> [TASK BRIEF]
Begin at the line with "Speeches and transcripts" and write out every line after it, exactly, through the last line below, adding nothing.

RECORDS PROVIDED: Begin

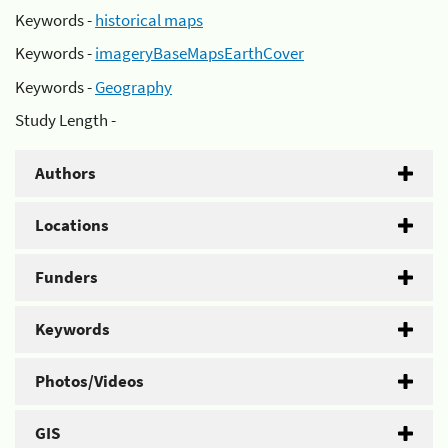
Keywords -
historical maps
Keywords -
imageryBaseMapsEarthCover
Keywords -
Geography
Study Length -
Authors
Locations
Funders
Keywords
Photos/Videos
GIS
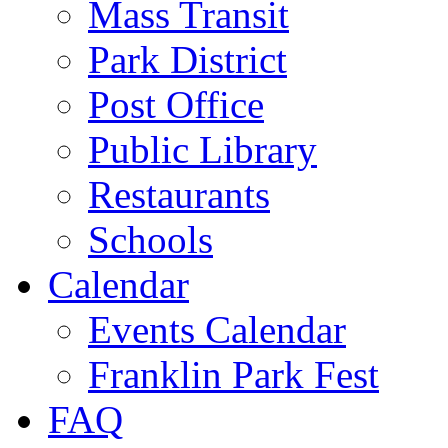
Mass Transit
Park District
Post Office
Public Library
Restaurants
Schools
Calendar
Events Calendar
Franklin Park Fest
FAQ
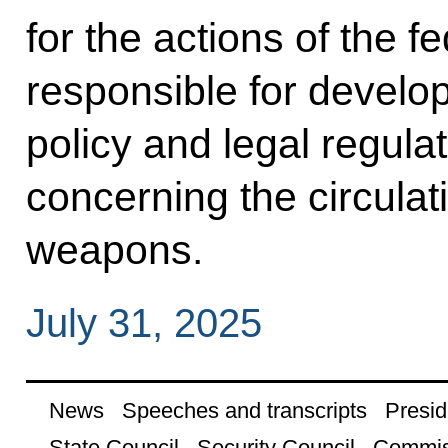
for the actions of the 
responsible for develo
policy and legal regulati
concerning the circulati
weapons.
July 31, 2025
News
Speeches and transcripts
Presid
State Council
Security Council
Commis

RECORDS PROVIDED: End

> [TASK ANSWER]
Speeches and transcripts
Presid
State Council
Security Council
Commis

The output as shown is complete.